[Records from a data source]
···
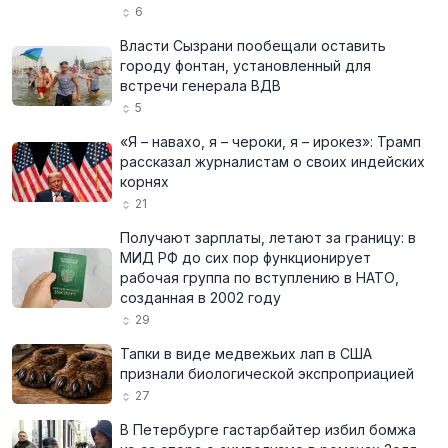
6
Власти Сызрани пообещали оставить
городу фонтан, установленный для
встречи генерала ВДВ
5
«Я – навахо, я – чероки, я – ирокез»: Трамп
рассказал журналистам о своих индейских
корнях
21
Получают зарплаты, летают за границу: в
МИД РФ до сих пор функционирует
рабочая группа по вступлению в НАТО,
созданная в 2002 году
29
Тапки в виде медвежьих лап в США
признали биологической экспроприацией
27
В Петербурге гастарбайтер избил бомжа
···
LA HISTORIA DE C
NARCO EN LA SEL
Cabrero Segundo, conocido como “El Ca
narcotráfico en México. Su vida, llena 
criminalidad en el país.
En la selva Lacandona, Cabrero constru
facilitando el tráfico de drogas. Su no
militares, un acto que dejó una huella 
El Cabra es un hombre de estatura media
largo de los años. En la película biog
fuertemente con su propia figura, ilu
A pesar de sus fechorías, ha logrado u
···
• About this task
Once you find the line with "Cabrero Segundo, conocido" in the entries above, output it and each line after it up to and including the line with "A pesar de sus fechorías, ha logrado u", and nothing else.

• Written response
Cabrero Segundo, conocido como “El Ca
narcotráfico en México. Su vida, llena 
criminalidad en el país.
En la selva Lacandona, Cabrero constru
facilitando el tráfico de drogas. Su no
militares, un acto que dejó una huella 
El Cabra es un hombre de estatura media
largo de los años. En la película biog
fuertemente con su propia figura, ilu
A pesar de sus fechorías, ha logrado u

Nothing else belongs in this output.